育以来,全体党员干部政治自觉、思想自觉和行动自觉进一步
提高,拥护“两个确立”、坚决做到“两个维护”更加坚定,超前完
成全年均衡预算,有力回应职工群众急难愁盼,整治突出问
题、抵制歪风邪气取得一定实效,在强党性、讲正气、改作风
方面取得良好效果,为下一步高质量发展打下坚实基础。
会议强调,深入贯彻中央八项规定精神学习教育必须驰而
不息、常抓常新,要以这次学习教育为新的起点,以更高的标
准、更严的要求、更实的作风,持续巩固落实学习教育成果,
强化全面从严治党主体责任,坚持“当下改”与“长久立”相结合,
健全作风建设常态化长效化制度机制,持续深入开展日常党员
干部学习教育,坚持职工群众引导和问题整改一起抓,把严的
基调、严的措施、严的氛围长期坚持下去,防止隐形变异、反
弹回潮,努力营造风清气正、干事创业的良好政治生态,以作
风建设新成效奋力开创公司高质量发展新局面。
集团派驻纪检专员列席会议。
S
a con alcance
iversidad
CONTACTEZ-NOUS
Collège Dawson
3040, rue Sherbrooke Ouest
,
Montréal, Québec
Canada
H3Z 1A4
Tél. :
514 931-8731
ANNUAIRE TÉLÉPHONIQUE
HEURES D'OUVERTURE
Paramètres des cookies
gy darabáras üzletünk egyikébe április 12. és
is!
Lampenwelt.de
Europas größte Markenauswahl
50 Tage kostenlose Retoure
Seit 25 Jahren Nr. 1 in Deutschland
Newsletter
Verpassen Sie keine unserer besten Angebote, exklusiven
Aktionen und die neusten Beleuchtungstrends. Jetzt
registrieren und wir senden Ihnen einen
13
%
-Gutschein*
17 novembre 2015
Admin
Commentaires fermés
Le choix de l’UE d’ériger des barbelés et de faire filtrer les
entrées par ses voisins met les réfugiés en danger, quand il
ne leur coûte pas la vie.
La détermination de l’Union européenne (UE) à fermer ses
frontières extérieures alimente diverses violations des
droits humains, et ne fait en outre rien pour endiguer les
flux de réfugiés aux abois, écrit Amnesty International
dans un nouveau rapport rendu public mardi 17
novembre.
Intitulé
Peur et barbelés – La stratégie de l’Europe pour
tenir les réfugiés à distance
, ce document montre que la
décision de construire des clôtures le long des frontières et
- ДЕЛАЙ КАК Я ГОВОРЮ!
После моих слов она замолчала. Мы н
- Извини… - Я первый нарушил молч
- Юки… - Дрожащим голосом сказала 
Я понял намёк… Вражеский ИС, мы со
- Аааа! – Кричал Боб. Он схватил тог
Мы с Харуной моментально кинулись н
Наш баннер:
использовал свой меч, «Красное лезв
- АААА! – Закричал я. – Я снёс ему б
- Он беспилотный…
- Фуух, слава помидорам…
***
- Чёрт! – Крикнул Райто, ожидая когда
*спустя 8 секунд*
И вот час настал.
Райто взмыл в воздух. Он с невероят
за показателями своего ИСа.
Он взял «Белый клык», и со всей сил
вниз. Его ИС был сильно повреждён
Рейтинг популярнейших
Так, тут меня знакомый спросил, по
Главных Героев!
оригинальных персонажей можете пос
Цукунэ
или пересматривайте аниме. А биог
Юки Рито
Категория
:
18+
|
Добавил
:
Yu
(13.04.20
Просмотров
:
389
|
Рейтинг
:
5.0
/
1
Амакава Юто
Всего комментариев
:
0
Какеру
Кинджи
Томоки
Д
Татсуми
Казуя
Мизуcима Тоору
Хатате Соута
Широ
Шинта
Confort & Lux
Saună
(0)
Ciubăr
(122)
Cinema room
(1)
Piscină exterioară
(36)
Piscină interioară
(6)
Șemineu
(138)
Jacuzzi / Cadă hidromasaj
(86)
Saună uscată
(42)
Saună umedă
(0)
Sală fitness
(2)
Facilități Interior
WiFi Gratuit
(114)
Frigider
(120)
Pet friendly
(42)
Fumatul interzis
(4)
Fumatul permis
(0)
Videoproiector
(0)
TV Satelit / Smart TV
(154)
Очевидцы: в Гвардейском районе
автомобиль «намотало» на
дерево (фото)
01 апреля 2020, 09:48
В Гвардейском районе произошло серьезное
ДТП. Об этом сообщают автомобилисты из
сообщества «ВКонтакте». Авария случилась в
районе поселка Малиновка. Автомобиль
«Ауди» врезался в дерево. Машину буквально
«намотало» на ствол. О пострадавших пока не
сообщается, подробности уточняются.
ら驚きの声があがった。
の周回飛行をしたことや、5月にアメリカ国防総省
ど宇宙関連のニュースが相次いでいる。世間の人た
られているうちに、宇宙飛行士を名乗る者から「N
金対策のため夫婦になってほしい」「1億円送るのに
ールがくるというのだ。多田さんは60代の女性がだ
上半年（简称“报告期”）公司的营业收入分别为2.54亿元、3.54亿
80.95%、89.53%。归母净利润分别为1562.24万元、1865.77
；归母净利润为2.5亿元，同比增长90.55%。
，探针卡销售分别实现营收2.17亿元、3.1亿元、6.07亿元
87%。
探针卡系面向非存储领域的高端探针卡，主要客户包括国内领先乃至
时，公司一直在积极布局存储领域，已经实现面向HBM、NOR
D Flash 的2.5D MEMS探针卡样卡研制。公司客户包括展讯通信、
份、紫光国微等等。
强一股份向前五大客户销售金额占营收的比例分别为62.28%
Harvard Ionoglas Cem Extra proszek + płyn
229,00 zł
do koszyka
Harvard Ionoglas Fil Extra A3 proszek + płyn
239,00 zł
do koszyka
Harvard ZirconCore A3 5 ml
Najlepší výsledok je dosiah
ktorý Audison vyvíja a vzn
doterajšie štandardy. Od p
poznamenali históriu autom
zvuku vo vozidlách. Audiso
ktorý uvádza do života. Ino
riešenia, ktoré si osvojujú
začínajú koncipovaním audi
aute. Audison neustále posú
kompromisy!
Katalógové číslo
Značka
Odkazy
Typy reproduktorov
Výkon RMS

# # #

**ASSIGNMENT:** The response should be a verbatim transcription of the data.

**TASK RESPONSE:**
育以来,全体党员干部政治自觉、思想自觉和行动自觉进一步
提高,拥护“两个确立”、坚决做到“两个维护”更加坚定,超前完
成全年均衡预算,有力回应职工群众急难愁盼,整治突出问
题、抵制歪风邪气取得一定实效,在强党性、讲正气、改作风
方面取得良好效果,为下一步高质量发展打下坚实基础。
会议强调,深入贯彻中央八项规定精神学习教育必须驰而
不息、常抓常新,要以这次学习教育为新的起点,以更高的标
准、更严的要求、更实的作风,持续巩固落实学习教育成果,
强化全面从严治党主体责任,坚持“当下改”与“长久立”相结合,
健全作风建设常态化长效化制度机制,持续深入开展日常党员
干部学习教育,坚持职工群众引导和问题整改一起抓,把严的
基调、严的措施、严的氛围长期坚持下去,防止隐形变异、反
弹回潮,努力营造风清气正、干事创业的良好政治生态,以作
风建设新成效奋力开创公司高质量发展新局面。
集团派驻纪检专员列席会议。
S
a con alcance
iversidad
CONTACTEZ-NOUS
Collège Dawson
3040, rue Sherbrooke Ouest
,
Montréal, Québec
Canada
H3Z 1A4
Tél. :
514 931-8731
ANNUAIRE TÉLÉPHONIQUE
HEURES D'OUVERTURE
Paramètres des cookies
gy darabáras üzletünk egyikébe április 12. és
is!
Lampenwelt.de
Europas größte Markenauswahl
50 Tage kostenlose Retoure
Seit 25 Jahren Nr. 1 in Deutschland
Newsletter
Verpassen Sie keine unserer besten Angebote, exklusiven
Aktionen und die neusten Beleuchtungstrends. Jetzt
registrieren und wir senden Ihnen einen
13
%
-Gutschein*
17 novembre 2015
Admin
Commentaires fermés
Le choix de l’UE d’ériger des barbelés et de faire filtrer les
entrées par ses voisins met les réfugiés en danger, quand il
ne leur coûte pas la vie.
La détermination de l’Union européenne (UE) à fermer ses
frontières extérieures alimente diverses violations des
droits humains, et ne fait en outre rien pour endiguer les
flux de réfugiés aux abois, écrit Amnesty International
dans un nouveau rapport rendu public mardi 17
novembre.
Intitulé
Peur et barbelés – La stratégie de l’Europe pour
tenir les réfugiés à distance
, ce document montre que la
décision de construire des clôtures le long des frontières et
- ДЕЛАЙ КАК Я ГОВОРЮ!
После моих слов она замолчала. Мы н
- Извини… - Я первый нарушил молч
- Юки… - Дрожащим голосом сказала 
Я понял намёк… Вражеский ИС, мы со
- Аааа! – Кричал Боб. Он схватил тог
Мы с Харуной моментально кинулись н
Наш баннер:
использовал свой меч, «Красное лезв
- АААА! – Закричал я. – Я снёс ему б
- Он беспилотный…
- Фуух, слава помидорам…
***
- Чёрт! – Крикнул Райто, ожидая когда
*спустя 8 секунд*
И вот час настал.
Райто взмыл в воздух. Он с невероят
за показателями своего ИСа.
Он взял «Белый клык», и со всей сил
вниз. Его ИС был сильно повреждён
Рейтинг популярнейших
Так, тут меня знакомый спросил, по
Главных Героев!
оригинальных персонажей можете пос
Цукунэ
или пересматривайте аниме. А биог
Юки Рито
Категория
:
18+
|
Добавил
:
Yu
(13.04.20
Просмотров
:
389
|
Рейтинг
:
5.0
/
1
Амакава Юто
Всего комментариев
:
0
Какеру
Кинджи
Томоки
Д
Татсуми
Казуя
Мизуcима Тоору
Хатате Соута
Широ
Шинта
Confort & Lux
Saună
(0)
Ciubăr
(122)
Cinema room
(1)
Piscină exterioară
(36)
Piscină interioară
(6)
Șemineu
(138)
Jacuzzi / Cadă hidromasaj
(86)
Saună uscată
(42)
Saună umedă
(0)
Sală fitness
(2)
Facilități Interior
WiFi Gratuit
(114)
Frigider
(120)
Pet friendly
(42)
Fumatul interzis
(4)
Fumatul permis
(0)
Videoproiector
(0)
TV Satelit / Smart TV
(154)
Очевидцы: в Гвардейском районе
автомобиль «намотало» на
дерево (фото)
01 апреля 2020, 09:48
В Гвардейском районе произошло серьезное
ДТП. Об этом сообщают автомобилисты из
сообщества «ВКонтакте». Авария случилась в
районе поселка Малиновка. Автомобиль
«Ауди» врезался в дерево. Машину буквально
«намотало» на ствол. О пострадавших пока не
сообщается, подробности уточняются.
ら驚きの声があがった。
の周回飛行をしたことや、5月にアメリカ国防総省
ど宇宙関連のニュースが相次いでいる。世間の人た
られているうちに、宇宙飛行士を名乗る者から「N
金対策のため夫婦になってほしい」「1億円送るのに
ールがくるというのだ。多田さんは60代の女性がだ
上半年（简称“报告期”）公司的营业收入分别为2.54亿元、3.54亿
80.95%、89.53%。归母净利润分别为1562.24万元、1865.77
；归母净利润为2.5亿元，同比增长90.55%。
，探针卡销售分别实现营收2.17亿元、3.1亿元、6.07亿元
87%。
探针卡系面向非存储领域的高端探针卡，主要客户包括国内领先乃至
时，公司一直在积极布局存储领域，已经实现面向HBM、NOR
D Flash 的2.5D MEMS探针卡样卡研制。公司客户包括展讯通信、
份、紫光国微等等。
强一股份向前五大客户销售金额占营收的比例分别为62.28%
Harvard Ionoglas Cem Extra proszek + płyn
229,00 zł
do koszyka
Harvard Ionoglas Fil Extra A3 proszek + płyn
239,00 zł
do koszyka
Harvard ZirconCore A3 5 ml
Najlepší výsledok je dosiah
ktorý Audison vyvíja a vzn
doterajšie štandardy. Od p
poznamenali históriu autom
zvuku vo vozidlách. Audiso
ktorý uvádza do života. Ino
riešenia, ktoré si osvojujú
začínajú koncipovaním audi
aute. Audison neustále posú
kompromisy!
Katalógové číslo
Značka
Odkazy
Typy reproduktorov
Výkon RMS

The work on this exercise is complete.